===== DATA

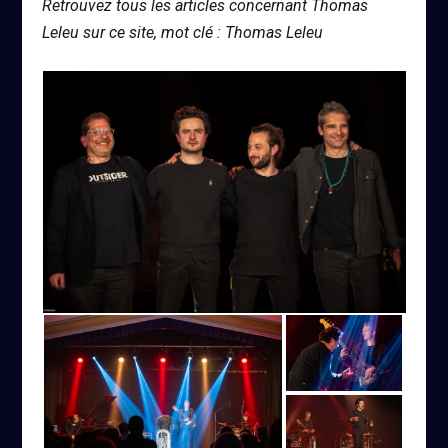
Retrouvez tous les articles concernant Thomas
Leleu sur ce site, mot clé : Thomas Leleu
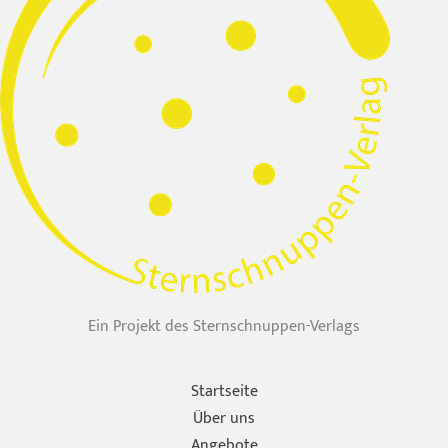
Ein Projekt des Sternschnuppen-Verlags
Startseite
Über uns
Angebote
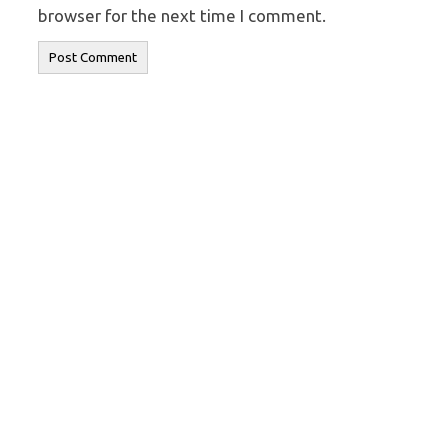
browser for the next time I comment.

==========

**THE PROBLEM**.
For this exercise, return the records above in full and exactly, omitting the images.

**EXERCISE RESPONSE**.
Retrouvez tous les articles concernant Thomas
Leleu sur ce site, mot clé : Thomas Leleu
Ein Projekt des Sternschnuppen-Verlags
Startseite
Über uns
Angebote
browser for the next time I comment.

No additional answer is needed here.